A product of Internet culture, Whack was discovered in a video of her rapping in a street corner cypher (a gathering of rappers, beatboxers, and breakdancers) uploaded to YouTube and amplified by WorldStarHipHop. Years later she continues breaking boundaries, scaling up her career to include sophisticated music videos and receiving both awards and public shoutouts from luminaries like Cardi B and Billie Eilish. During the making of what otherwise “might have been” a traditional documentary similar to For Khadija: French Montana, which also screened at Tribeca this year, the seams start coming apart. Whack subsequently falling off a stage at an appearance––a first for her, though not so grand a fashion as Travis Scott at The 02––is the least of it. A random stop-off at Target leads to director Moukarbel getting tagged in photos on a burner Instagram that seems dedicated to the making of the movie and conspiracy theories involving Whack.

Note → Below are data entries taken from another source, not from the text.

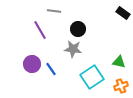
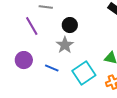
gray star: (73, 49) -> (65, 45), turned 30
blue line: (51, 69) -> (52, 68), moved, turned -32

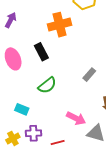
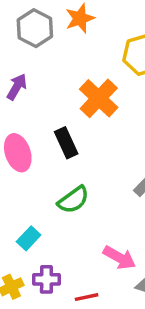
orange cross: (60, 25) -> (99, 98), turned -35
cyan rectangle: (22, 109) -> (29, 238), turned -72

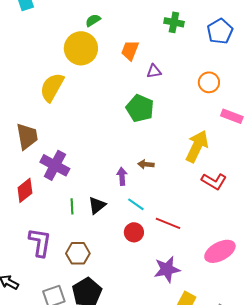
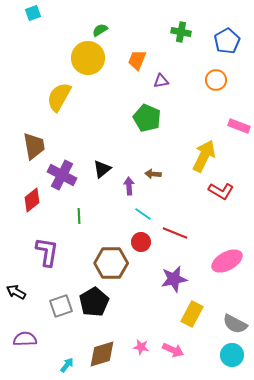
orange circle: (209, 82) -> (216, 80), moved
black triangle: (97, 205) -> (102, 169), moved
brown hexagon: (78, 253) -> (111, 263), moved, size x1.4

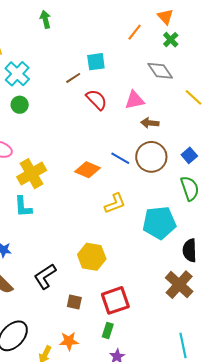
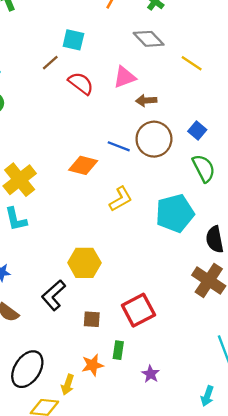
cyan square: (96, 62) -> (73, 40), turned 30
yellow hexagon: (92, 257) -> (84, 263), moved
green rectangle: (108, 331) -> (118, 350), moved

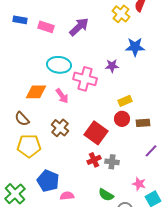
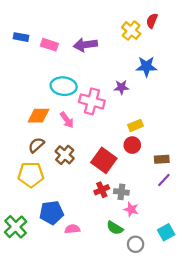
purple arrow: (79, 27) -> (85, 45), turned -145
brown semicircle: (22, 119) -> (36, 145), moved, turned 91
brown rectangle: (143, 123) -> (162, 159), moved
blue pentagon: (48, 181) -> (52, 213), turned -30
pink star: (139, 184) -> (131, 209), moved

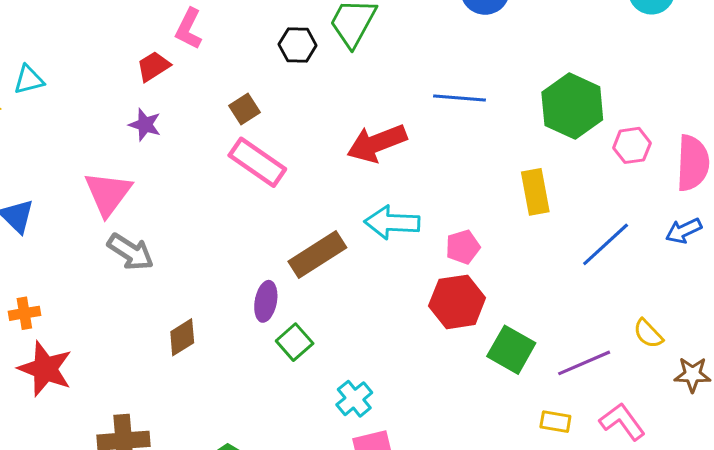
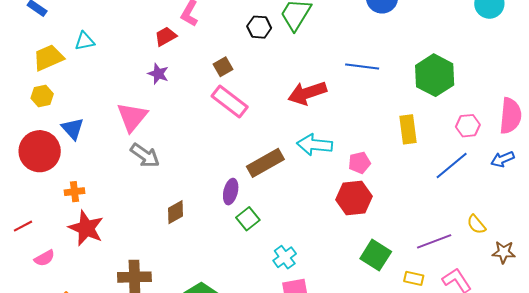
pink hexagon: (632, 145) -> (468, 126), moved
green square: (511, 350) -> (376, 255), moved

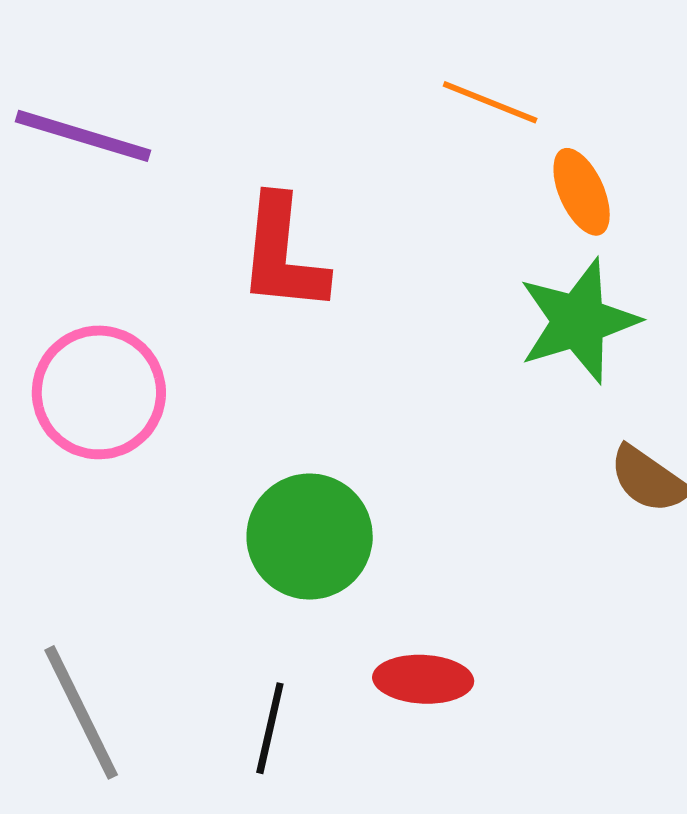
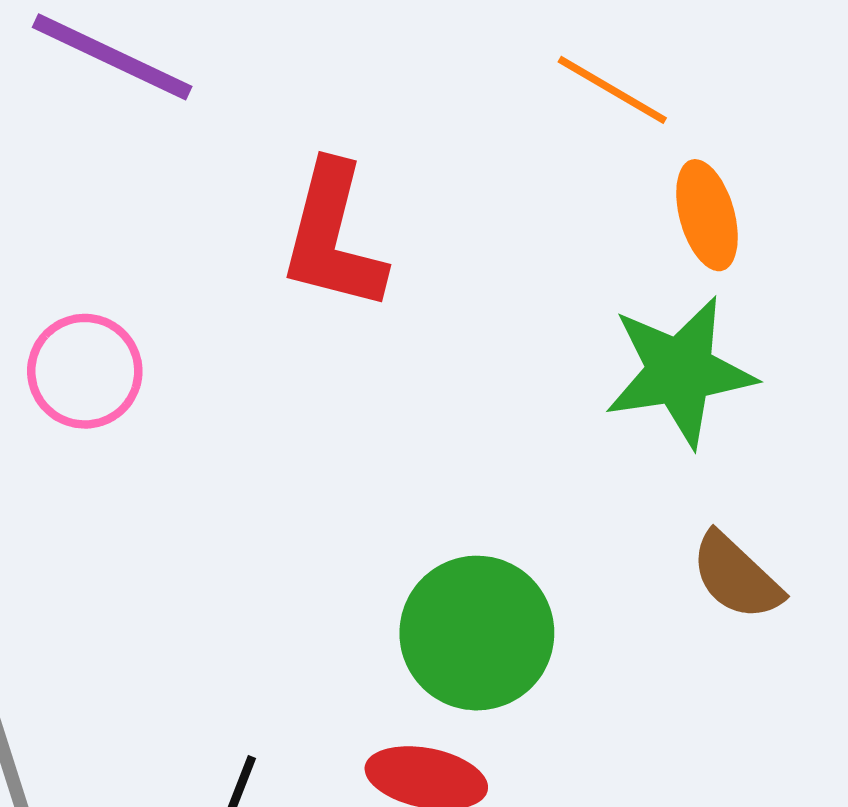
pink circle: (99, 392) -> (85, 371), size x0.7
green circle: (310, 537) -> (477, 633), moved

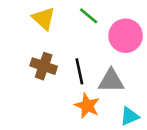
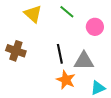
pink circle: (126, 36) -> (95, 27), size x0.7
brown cross: (44, 66) -> (16, 51), moved

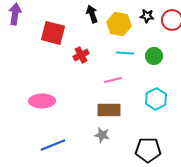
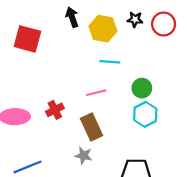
red cross: (81, 55) -> (55, 110), moved
green circle: (154, 56) -> (142, 88), moved
brown rectangle: (109, 110) -> (92, 127), turned 65

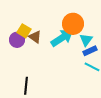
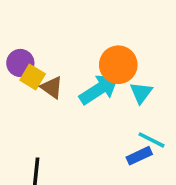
purple circle: (17, 40) -> (20, 63), moved
blue rectangle: (90, 51) -> (139, 156), moved

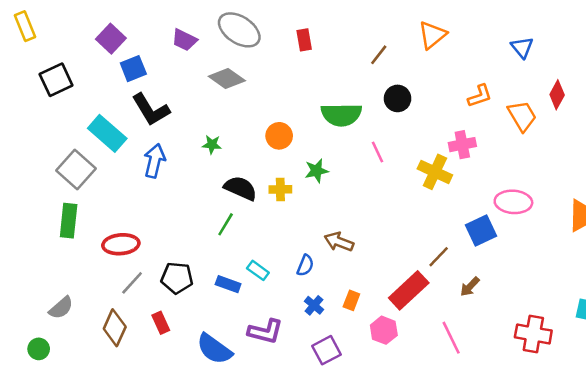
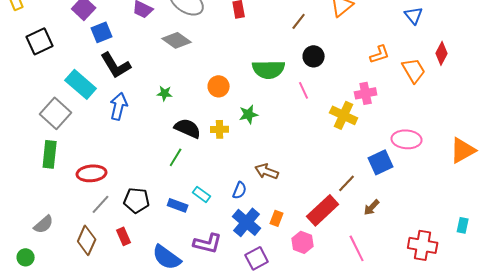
pink line: (378, 152) -> (304, 90), moved
blue cross: (314, 305) -> (247, 222), size x1.8

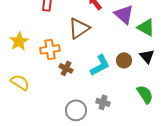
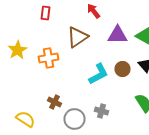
purple triangle: (124, 14) -> (118, 35), moved, turned -40
brown cross: (66, 68) -> (54, 102), moved
yellow semicircle: (20, 82) -> (26, 119), moved

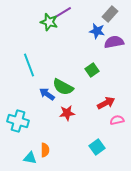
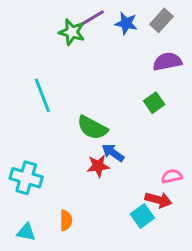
blue star: (97, 31) -> (126, 23), moved
green square: (92, 70) -> (154, 103), moved
blue arrow: (47, 94) -> (113, 153), moved
red arrow: (106, 103) -> (159, 200), moved, turned 42
cyan triangle: (30, 158) -> (26, 232), moved

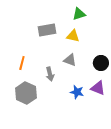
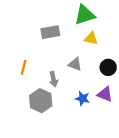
green triangle: (79, 14) -> (85, 15), size x1.5
yellow triangle: (73, 36) -> (91, 38), moved
gray hexagon: (26, 93) -> (41, 101), moved

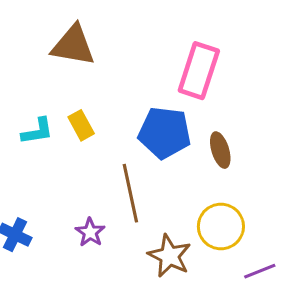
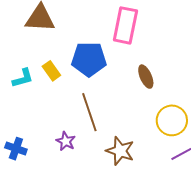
blue pentagon: (165, 133) -> (89, 59), moved
yellow circle: (221, 226) -> (172, 120), moved

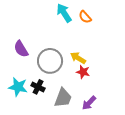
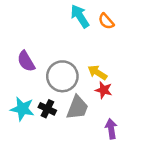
gray trapezoid: (63, 98) -> (77, 108), moved
purple arrow: (89, 103) -> (111, 129), turned 126

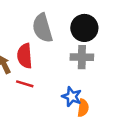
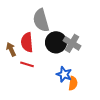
black circle: (84, 28) -> (56, 42), moved
gray cross: (82, 57) -> (72, 43), turned 30

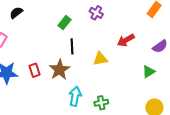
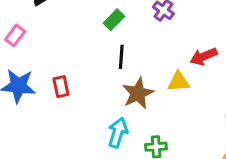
yellow triangle: (100, 59) -> (179, 82), moved
brown star: (60, 70) -> (138, 93), moved

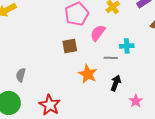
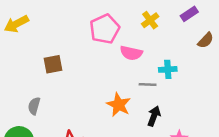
pink semicircle: (98, 33) -> (131, 53), turned -114
brown square: (70, 46) -> (53, 64), moved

What follows achieves a level of near-Blair Witch Project creepiness: conspiracy theories start to develop and gain traction across social media with Whack proposing to take her rightful place on a throne reserved for visionaries. An amateur archeologist eventually goes missing after meeting with Whack to explain her findings, which is just the start of many odd coincidences.
This is, of course, nothing new for director Moukarbel, whose previous work includes films about Banksy, online celebrities, and Lady Gaga. In some passages, Cypher achieves a level of brilliance and psychological terror that becomes difficult to sustain as it winds towards its eventual conclusion. Walking a fine line between a found-footage film, a supernatural thriller, and traditional musical documentary, Cypher could be read as a branded extension of Tierra Whack’s obsessions, introducing the star to a new audience by way of a paranoid psychological thriller. While not quite a visual album like Bruce Springsteen’s film Western Stars, it bares some similarities: if the Boss can be a Jersey boy obsessed with the imagery of old Westerns, then certainly Whack can be a typical Philly teen immersed in hip-hop culture obsessed with world domination.
Ultimately, it’s a shame Tribeca Festival is bound by strict categories. Knowing this film won the Founders Award for Best U.S. Narrative Film proved the mother of all spoilers for a compelling work that’s best experienced knowing absolutely nothing beforehand.
Cypher premiered at Tribeca Festival.